Wanye is my 6’6″, 275 lbs baby brother.  Although his real name is Wanye, so many people, my dad included, has called him Wayne for so long that it has stuck with him since he was a baby.  The only two people who call him by his real name are my mom and Sasha.  So, when we go out in public, as a family, everyone feels that Momma and Sasha are like the upper-class black people who refuse to refrain from pronouncing Target with the jay at the end instead of the get.  In my dad’s defense, Momma and Sasha thought of the name.  I guess that is a defense for Momma and Sasha, too–if anyone should know how it is pronounced, it should be them.

“Yeah, uh.  Who bringin’ Pops Saturday to da birthday?  Wanye asks.

How in the world did he get so country-bumpkin?  Kanye graduated in the top 10 percentile of his class and is currently banking a whopping 3.2 average in college.  Why is it that, when he gets on the phone, his IQ drops to below 80 and brings the party on the other line down with him?

“Wayne,” I annoyingly say back while shaking my head.  Obviously, he can’t see me shaking my head and rolling my eyes, but he knows I’m doing it–OH!  He KNOWS. “You were never bringing daddy.  You are responsible for you and Dae.  Focus, Baby, Focus.  Momma is bringing up the rear with daddy and Lulu.

“Aight! Aight! See ya.”  He says hanging up–just as frustrated with me.  I smile because I can see him rolling his eyes on the other side of the phone call.

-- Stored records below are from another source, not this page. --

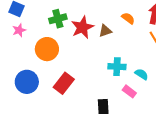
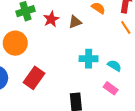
red star: (82, 27) -> (51, 19), size x0.7
pink rectangle: (129, 91) -> (111, 88), moved

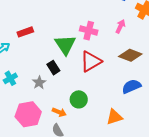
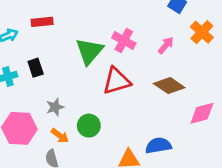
black rectangle: (53, 68) -> (36, 68), moved
gray star: (39, 83) -> (55, 107), moved
blue semicircle: (131, 86) -> (158, 146), moved

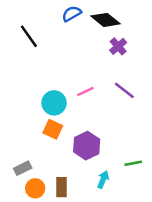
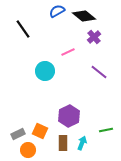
pink line: (85, 92) -> (68, 52), moved
cyan circle: (54, 103) -> (45, 71), moved
orange square: (53, 129) -> (40, 131), moved
brown rectangle: (62, 187) -> (63, 143), moved

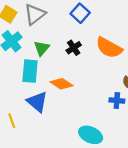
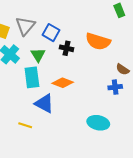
blue square: (80, 13) -> (51, 33), moved
black cross: (74, 48) -> (67, 48), turned -32
yellow line: (12, 121) -> (25, 125), turned -40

We are planning a surprise birthday party for my dad this weekend. Nothing big, just a small family affair to say thank you in a big way.  As I move my mouse to wake up my computer, out of the corner of my eye, I noticed a king-sized KitKat floating in mid-air, by a hand, in the entrance of my doorway.  I laugh out loud, shaking my head.  Shondra sure knows how to make me smile–and a KitKat is it!  She hears me laughing, walks in and takes a seat.  I stop waking up my computer and let it sleep for now.

I promise we DO work in this office–just not today, apparently.